_Exercise_.
Of all the lines below, return only those starting with the line holding "Seleccionar idioma" and going on through the line holding "Aceite Mascarilla 250 Ml", exactly as written.
*** Dataset ***
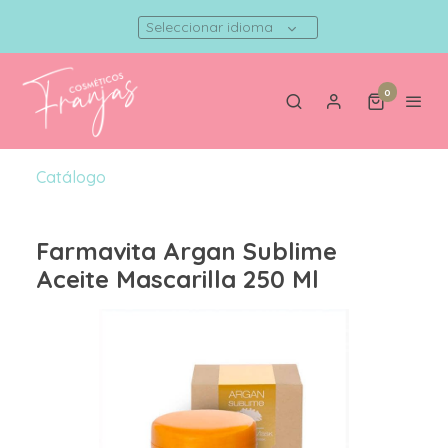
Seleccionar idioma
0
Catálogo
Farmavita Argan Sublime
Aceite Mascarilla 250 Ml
*** End of Dataset ***
*** Dataset ***
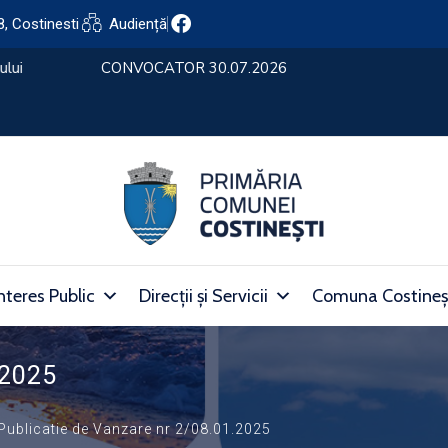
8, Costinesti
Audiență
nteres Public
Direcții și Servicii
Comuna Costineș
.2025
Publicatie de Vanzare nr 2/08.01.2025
*** End of Dataset ***
*** Dataset ***
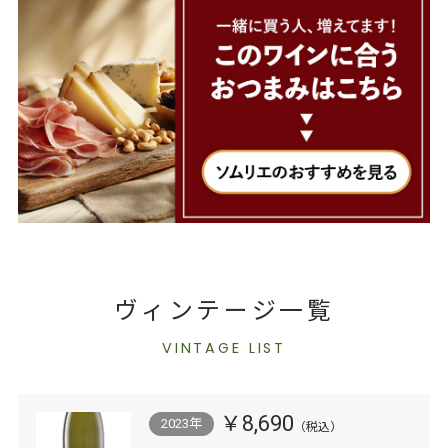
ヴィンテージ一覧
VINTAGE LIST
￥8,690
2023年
*** End of Dataset ***
_Response_.
Seleccionar idioma
0
Catálogo
Farmavita Argan Sublime
Aceite Mascarilla 250 Ml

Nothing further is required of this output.